Are the charter schools a success due to better kids? Or better teaching?

HOUSTON CHRONICLE
June 27, 2010, 10:43PM

Can the U.S. do a much better job of educating its low-income and minority children? The KIPP charter-school system, spawned in Houston, has long been proof that it's possible — and a new study confirms that happy thought.

KIPP's stats are astounding: Its 82 schools, spread across the country, serve roughly 21,000 kids. Eighty percent are from low-income families. More than 90 percent are either Hispanic or African-American. And more than 85 percent of KIPP grads enroll in college. (In Houston, it's closer to 90 percent.)

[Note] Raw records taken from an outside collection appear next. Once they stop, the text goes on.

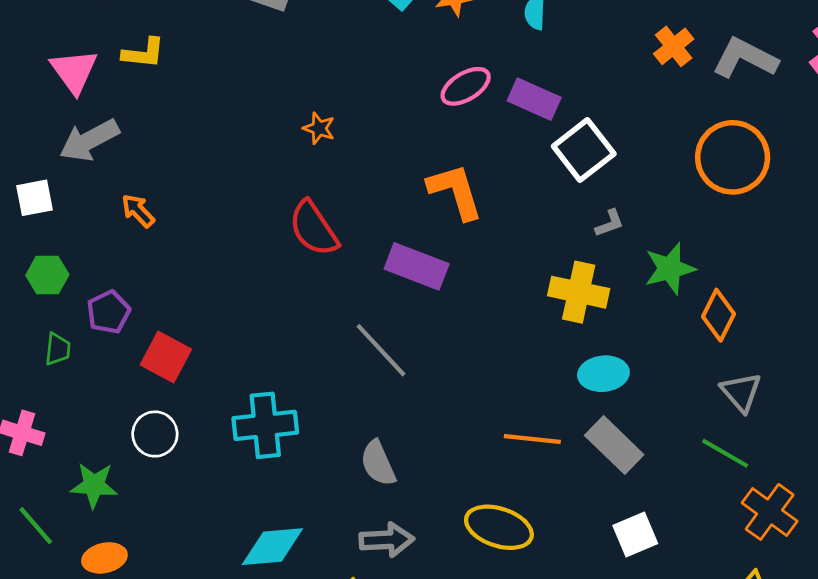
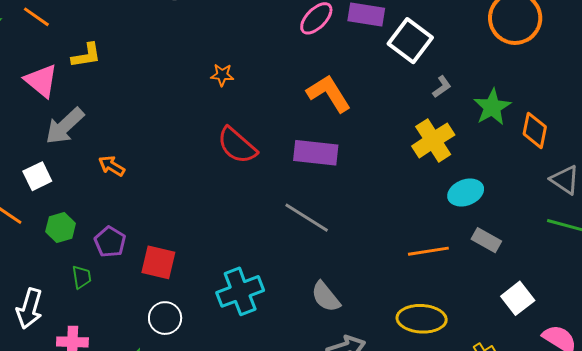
yellow cross: (579, 292) -> (433, 140), turned -30
gray rectangle: (614, 445) -> (486, 240), size x0.7

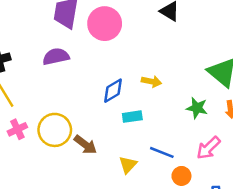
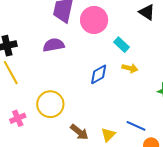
cyan rectangle: (132, 117) -> (122, 45), moved, turned 49
pink cross: (17, 129) -> (18, 118), moved
brown arrow: (85, 145) -> (79, 132), moved

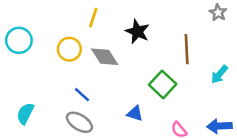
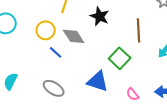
blue line: (82, 95) -> (56, 52), moved
blue triangle: (135, 113) -> (98, 81), size x1.6

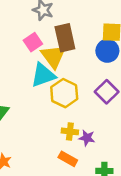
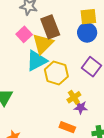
yellow triangle: (53, 56) -> (43, 44), turned 30
yellow cross: (70, 131) -> (74, 97), moved, turned -32

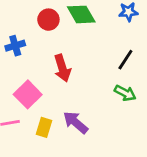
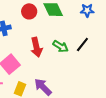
green arrow: (125, 93) -> (60, 46), moved

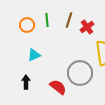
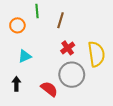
green line: (47, 20) -> (37, 11), moved
red cross: (87, 27) -> (68, 48), moved

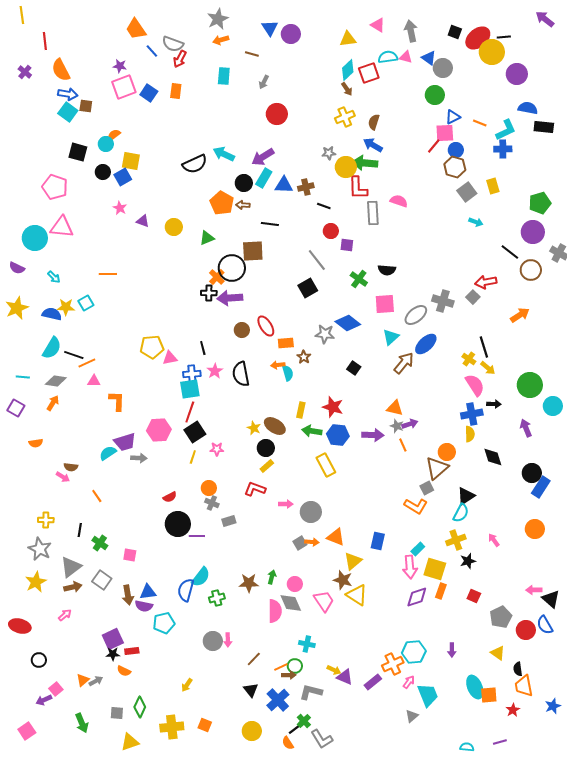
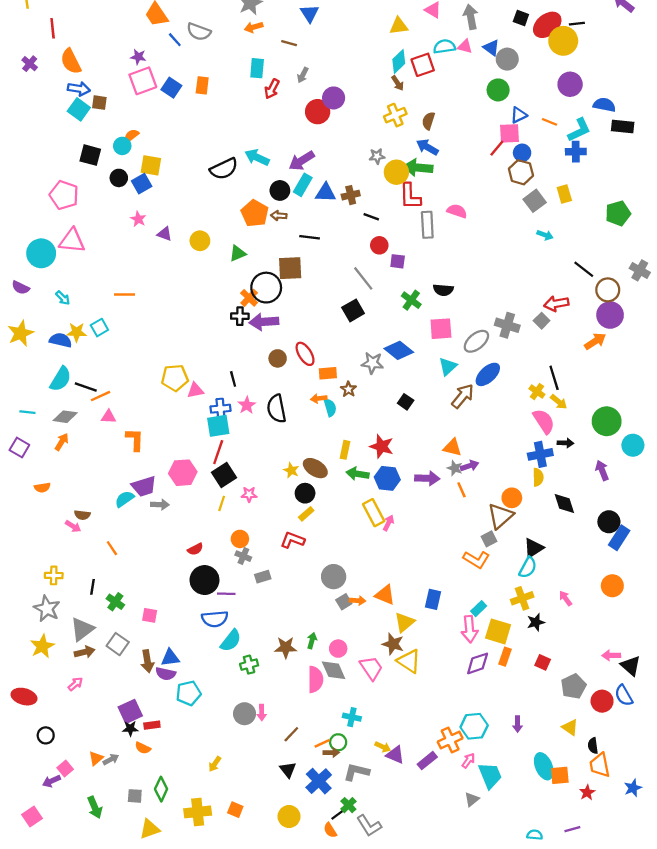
purple circle: (291, 34) -> (334, 98), moved
red arrow: (180, 59) -> (272, 89), moved
purple circle: (517, 74) -> (570, 84), moved
purple circle: (533, 232) -> (610, 315), moved
pink arrow: (286, 504) -> (388, 523), moved, turned -64
gray circle: (311, 512) -> (334, 577), moved
blue semicircle: (186, 590) -> (215, 619), moved, turned -110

How do they do that? Among other things, KIPP insists on high-quality teachers; measurable results; a high-achieving school culture; more school hours each day, and more school days each year. Among the school's mantras: "No excuses."

Still, not everyone is a fan. Detractors often argue that KIPP's success lies not in the way its schools teach, but in the way they select their kids. KIPP, they grumble, starts with the most dedicated students, then jettisons stragglers who can't keep up. Since public schools don't have that luxury, we can't expect them to reach similar heights.

But a new study by Mathematica, a nonprofit research group based in Princeton, N.J., has demolished that argument. Researchers examined 22 KIPP schools across the country (including two in Houston). The team concluded that students arrive at KIPP middle schools academically behind their peers in public schools; and that KIPP loses students at rates similar to the public schools those kids left.

In other words: KIPP doesn't snag better kids; it runs better schools.

Can the study be trusted? It was funded by the KIPP Foundation, but even so, its rigor impresses former critics. Among them is Jeffrey Henig, a professor at Columbia University's Teachers College who'd criticized the methodology of previous KIPP studies, and warned policymakers to proceed with caution when adopting the chain's techniques. But contacted by Chronicle reporter Jennifer Radcliffe, he deemed this study "well-crafted."

The lesson, we think, is clear. If KIPP can do it, other schools can, too - and we should demand that. No excuses.